A client was telling me about his plans for a discussion board at his website. This is a site for a jewelry store, so he had though people could ask questions about jewelry and get expert answers.
That’s a great idea.
“I don’t know,” he said. “I’m not sure we want people to be able to say negative things.”
Would his customers have gone to “Ask Our Experts” and expressed their anger about… well, whatever it was he thought they might complain about? I have no way of knowing. But that wouldn’t be a bad thing.
“If they’re upset enough to write negative things on your website,” I pointed out, “they could just as well go to Yelp and write those things. At least at your website you have some control.”
It’s true that letting people write things at your website means giving up some control. You can’t control what they say, for example. But you can control some other things:
- Your response.
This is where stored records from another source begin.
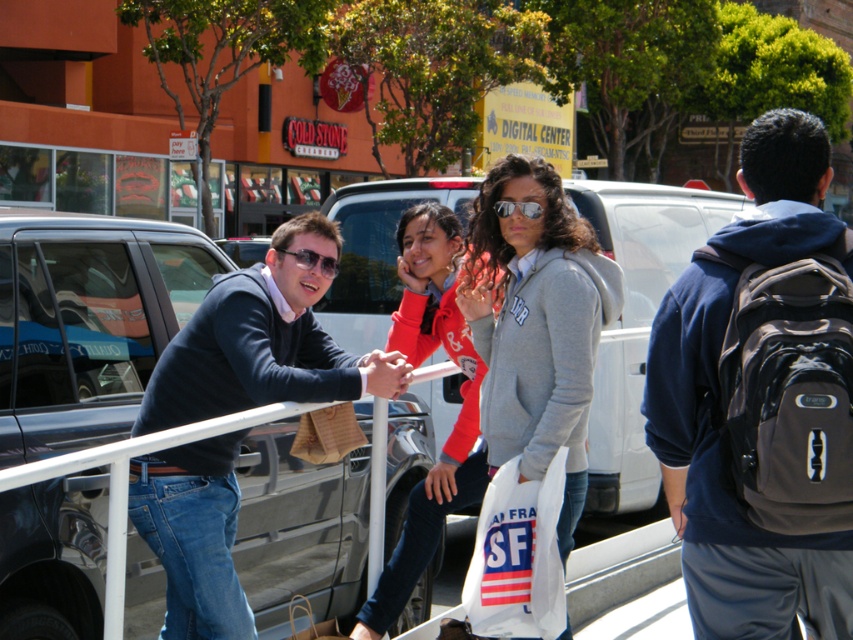 Between dark blue sweater at center and white plastic bag at center, which one has more height?

Standing taller between the two is dark blue sweater at center.

Who is more forward, (x=212, y=404) or (x=514, y=513)?

Positioned in front is point (x=514, y=513).

Locate an element on the screen. dark blue sweater at center is located at coordinates (265, 339).

Find the location of a particular element. dark blue sweater at center is located at coordinates (265, 339).

Is gray fleece hoodie at center positioned at the back of matte red hoodie at center?

That is False.

Does gray fleece hoodie at center have a smaller size compared to matte red hoodie at center?

Actually, gray fleece hoodie at center might be larger than matte red hoodie at center.

This screenshot has width=853, height=640. I want to click on gray fleece hoodie at center, so click(x=537, y=323).

Is gray fleece hoodie at center smaller than white plastic bag at center?

No, gray fleece hoodie at center is not smaller than white plastic bag at center.

Can you confirm if gray fleece hoodie at center is taller than white plastic bag at center?

Indeed, gray fleece hoodie at center has a greater height compared to white plastic bag at center.

What do you see at coordinates (537, 323) in the screenshot? I see `gray fleece hoodie at center` at bounding box center [537, 323].

At what (x,y) coordinates should I click in order to perform the action: click on gray fleece hoodie at center. Please return your answer as a coordinate pair (x, y). Image resolution: width=853 pixels, height=640 pixels. Looking at the image, I should click on (537, 323). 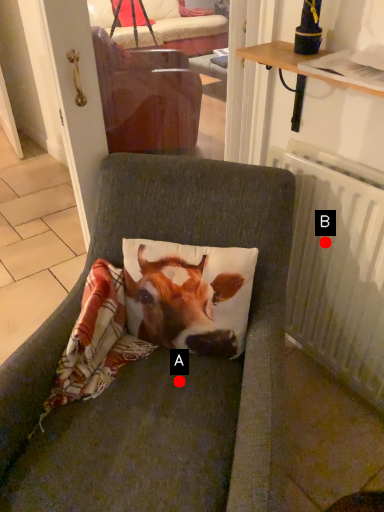 Question: Two points are circled on the image, labeled by A and B beside each circle. Among these points, which one is nearest to the camera?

Seeing something negative about your company can give people a bad impression of you. Seeing you engage the complainer kindly and fix the problem or discuss the issue in a rational and helpful way can give people a good impression of you.
- The format. You can design your discussion board so that people have to give their names and emails, rather than leaving anonymous rants. You can keep the comments to text, not graphics or videos. You can remove abusive comments.
- Your interactions. If you get email addresses from complainers, then you can email those people, either to “take it outside” or to offer private apologies and restitution.
Complaints are opportunities to improve your business. Having those complaints on your own website lets you keep some control of the ball.